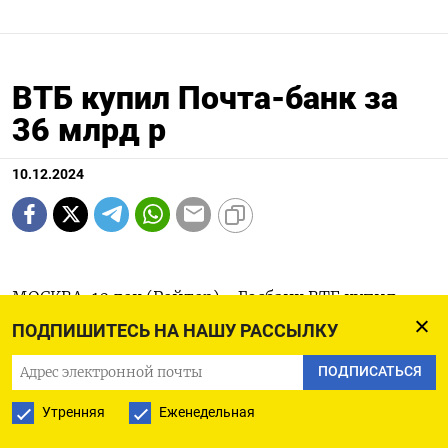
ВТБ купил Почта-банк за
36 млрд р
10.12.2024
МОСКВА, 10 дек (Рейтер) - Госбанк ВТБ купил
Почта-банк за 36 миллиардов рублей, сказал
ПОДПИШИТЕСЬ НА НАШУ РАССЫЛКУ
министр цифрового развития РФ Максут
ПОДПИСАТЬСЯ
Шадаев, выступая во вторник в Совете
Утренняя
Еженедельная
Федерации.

--

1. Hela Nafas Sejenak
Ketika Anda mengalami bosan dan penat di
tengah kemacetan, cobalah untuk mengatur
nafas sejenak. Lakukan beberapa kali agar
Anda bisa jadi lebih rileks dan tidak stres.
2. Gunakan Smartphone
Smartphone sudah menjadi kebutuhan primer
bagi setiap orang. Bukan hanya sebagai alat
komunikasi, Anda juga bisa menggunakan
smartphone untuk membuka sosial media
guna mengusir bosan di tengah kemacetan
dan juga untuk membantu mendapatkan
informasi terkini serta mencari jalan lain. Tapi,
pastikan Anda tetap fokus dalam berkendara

== TASK OBJECTIVE ==
Within the records, on how many lines does the word "untuk" appear? Provide the number alone.

== TASK SOLUTION ==
3